The countdown until kick-off: Super Bowl prep in Hamden

By Andrew Weiss


As Sunday creeps closer, America steadies itself for an annual Sunday ritual. Super Bowl Sunday stands as an essentially religious holiday for most of the nation, from the most zealous of fans to the newest sheep in the gridiron flock. While the Philadelphia Eagles and New England Patriots prepare for battle in Minneapolis, another sort of preparation is made some 1,052 miles east.

“You could make football pancakes,” Linda White said.

“I could do that,” said James Ford with a hint of curiosity. “I could do that (Sunday morning).”

 Hungry yet? (Graphic by Andrew Weiss)

Hungry yet? (Graphic by Andrew Weiss)

White and Ford are a tag team duo behind the Breakfast All Day stand at Quinnipiac University’s Café Q, the main source of on-campus food for students. The two coworkers have different plans for Sunday, as well as different teams.

“I believe Philadelphia is going to win by three,” Ford said.

White delivered a look of disgust.

“The New England Patriots are going to win, and we’re going to beat (Philadelphia) by 14 points,” she said. “That’s my opinion.”

The two aren’t the only ones around campus, or Hamden, readying for Sunday.

The area is split among those rooting for New England, those for Philadelphia, and those that are simply rooting against one team for their own reasons.

“Eagles,” Austin Fraser said. “I don’t like the Patriots.”

“Our one rule,” Patriots fan Pat Pitts said, “is that (my roommates and I) are only watching with people (that support New England). We don’t mind if you don’t like the Patriots, just don’t say it out loud. Keep it to yourself.”

Game day planning for students and Hamden residents alike remain similar: what is the best place to watch the game?

Quinnipiac student Brianna Robinson is looking for a good spot to enjoy the atmosphere. “I heard of a party. I might go and hop around (some) parties.”

“There’s going to be a riot at the Bobcat,” said Lauren Shanley, referring to the statue near the residence halls on Quinnipiac’s main campus. “We’re going to break s— down again. I know of a few parties though.”

Fandoms may be split, but the one thing anyone watching the game Sunday can agree on is that preparation is key. Preparation, of course, meaning party food.

Nachos, chicken wings, pizza. Find it on tables, couches, and laps around Hamden as Sunday evening approaches. Per, all three rank in the top five most commonly eaten foods on Super Bowl Sunday.

 (Graphic by Andrew Weiss)

(Graphic by Andrew Weiss)

The same ranking has chicken wings reigning supreme among Super Bowl snacks, and the numbers back it up. In the United States this year, more than 1.35 billion chicken wings are expected to be served, hor d'oeuvre’d, and eaten over the course of Sunday’s main event, per the National Chicken Council.
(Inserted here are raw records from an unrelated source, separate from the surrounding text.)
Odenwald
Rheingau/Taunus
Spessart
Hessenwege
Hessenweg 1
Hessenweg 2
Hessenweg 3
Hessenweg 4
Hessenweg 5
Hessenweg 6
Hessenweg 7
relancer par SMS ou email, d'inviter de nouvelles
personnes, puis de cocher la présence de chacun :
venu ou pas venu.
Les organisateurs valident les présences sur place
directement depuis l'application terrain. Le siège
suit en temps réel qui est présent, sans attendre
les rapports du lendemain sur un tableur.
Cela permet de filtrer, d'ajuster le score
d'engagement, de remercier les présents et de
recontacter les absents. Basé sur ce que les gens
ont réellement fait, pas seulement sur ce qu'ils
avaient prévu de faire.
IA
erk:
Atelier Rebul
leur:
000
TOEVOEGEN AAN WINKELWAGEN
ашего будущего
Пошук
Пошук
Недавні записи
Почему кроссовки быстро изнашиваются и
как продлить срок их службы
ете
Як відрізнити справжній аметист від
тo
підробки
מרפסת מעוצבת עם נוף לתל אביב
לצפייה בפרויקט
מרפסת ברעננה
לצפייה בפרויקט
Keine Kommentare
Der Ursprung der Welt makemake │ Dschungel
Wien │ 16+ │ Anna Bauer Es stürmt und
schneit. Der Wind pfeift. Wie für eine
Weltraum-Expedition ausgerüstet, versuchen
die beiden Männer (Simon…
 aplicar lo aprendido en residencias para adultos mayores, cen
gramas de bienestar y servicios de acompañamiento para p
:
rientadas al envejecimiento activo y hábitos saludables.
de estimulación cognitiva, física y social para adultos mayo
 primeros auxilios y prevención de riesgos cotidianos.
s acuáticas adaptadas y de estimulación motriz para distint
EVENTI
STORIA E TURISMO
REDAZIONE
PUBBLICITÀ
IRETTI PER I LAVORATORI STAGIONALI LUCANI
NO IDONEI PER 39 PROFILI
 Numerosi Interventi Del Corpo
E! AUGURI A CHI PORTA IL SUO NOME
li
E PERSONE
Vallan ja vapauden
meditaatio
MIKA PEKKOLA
That is enough wings to put 625 wings on each seat in every NFL stadium, or enough to circle the Earth three times.

Even with an increased number of wings and food being prepared for the weekend, Ryan Currier of the Quinnipiack Valley Health District is confident Hamden can chow down without concern.

During times like the Super Bowl or around certain holidays, the number of people dining out or ordering take-out increases, and as such, the possibility of illness extends further,” Currier said.

“Interestingly enough, the food-borne illnesses I have seen through the years have largely not been linked to these busy times as one might expect, and have rather been sporadic. This is a credit to the food service establishments, that they are able to continue to operate safely while dealing with the dramatic increase in traffic.”

Most people interviewed for this story recommended the same three restaurants in Side Street, Eli’s and Droogies.

Side Street is commonly referred for its wings, Eli’s for its nachos and Droogies for its pizza and ability to deliver.

Quinnipiac students are more likely to spend their cash instead of their meal plan, despite a food service that tailors the game-day menu.

“Our sales are half of what we usually (get on a Sunday) during the Super Bowl,” said Leann Spalding, the director of dining services at Quinnipiac. “They don’t come to the cafeteria because we’re not set up for (watching the game).”

However, Spalding said there are options in place for students looking for some Super Bowl goodies on campus.

“At the Bobcat Den, from four to five on Super Bowl Sunday, we’ll be giving away free appetizers,” Spalding said. “I know it (will include) wings, among others.”

Side Street will crank out tubs of wings, while Droogies will toss dough more than Tom Brady and Nick Foles will toss footballs. There won’t be a coin toss to see who gets their food first, just a battle for placing orders earlier and earlier. There is no Lombardi Trophy for eating the most food, but come Sunday, America will be consuming.

That is a guaranteed Super Bowl prop bet.